**INPUT DATA**:
━━━━━━━━━━
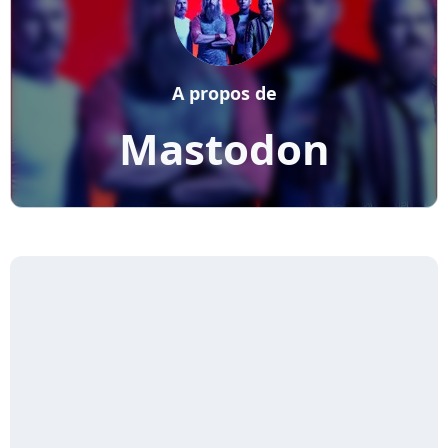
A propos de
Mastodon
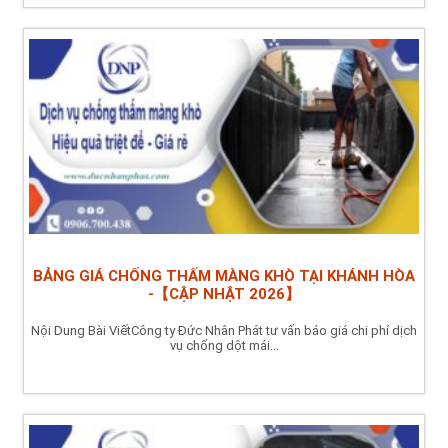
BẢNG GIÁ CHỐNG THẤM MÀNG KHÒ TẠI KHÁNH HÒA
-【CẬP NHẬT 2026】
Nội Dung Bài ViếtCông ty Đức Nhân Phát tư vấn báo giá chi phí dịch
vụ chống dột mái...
━━━━━━━━━━
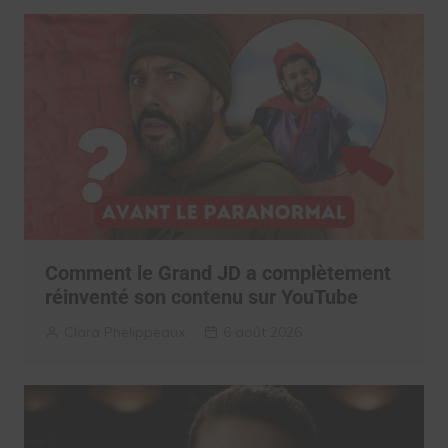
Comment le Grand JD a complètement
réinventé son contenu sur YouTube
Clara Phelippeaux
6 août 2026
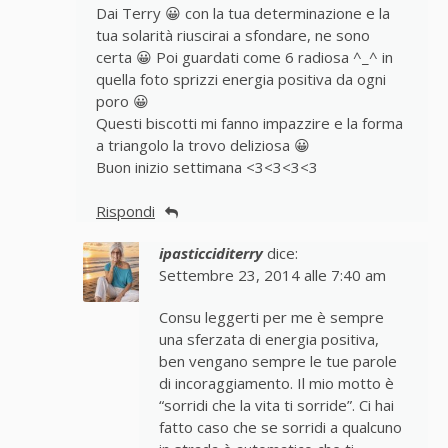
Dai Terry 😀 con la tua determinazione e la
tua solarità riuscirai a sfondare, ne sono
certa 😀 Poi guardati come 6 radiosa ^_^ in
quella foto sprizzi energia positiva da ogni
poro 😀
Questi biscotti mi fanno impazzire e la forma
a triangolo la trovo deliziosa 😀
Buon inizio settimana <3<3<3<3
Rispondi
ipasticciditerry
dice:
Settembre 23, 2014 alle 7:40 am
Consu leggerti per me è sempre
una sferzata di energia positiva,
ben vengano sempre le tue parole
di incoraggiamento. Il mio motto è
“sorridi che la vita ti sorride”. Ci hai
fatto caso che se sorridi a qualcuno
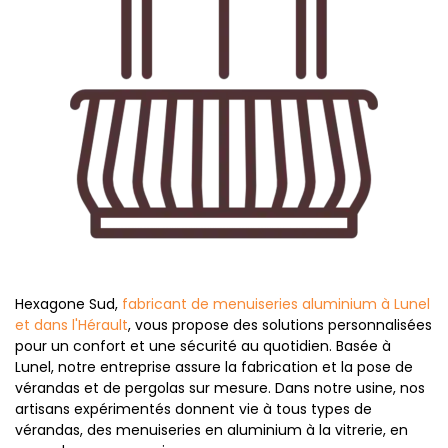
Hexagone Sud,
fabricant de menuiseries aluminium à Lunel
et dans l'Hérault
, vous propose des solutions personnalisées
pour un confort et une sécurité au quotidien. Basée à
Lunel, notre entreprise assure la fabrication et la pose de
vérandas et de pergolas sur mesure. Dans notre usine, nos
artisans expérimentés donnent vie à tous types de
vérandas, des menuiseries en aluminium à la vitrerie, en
━━━━━━━━━━
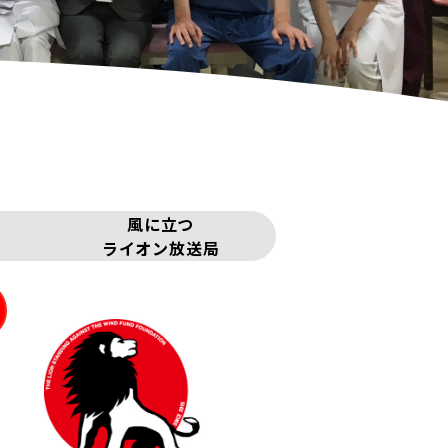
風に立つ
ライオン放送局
━━━━━━━━━━
**WHAT YOU SHOULD DO**:
Look above for the line with "Lunel, notre entreprise"; retype exactly that line, every line after it up to the line with "vérandas, des menuiseries", and that line too, nothing else.

**TASK SOLUTION**:
Lunel, notre entreprise assure la fabrication et la pose de
vérandas et de pergolas sur mesure. Dans notre usine, nos
artisans expérimentés donnent vie à tous types de
vérandas, des menuiseries en aluminium à la vitrerie, en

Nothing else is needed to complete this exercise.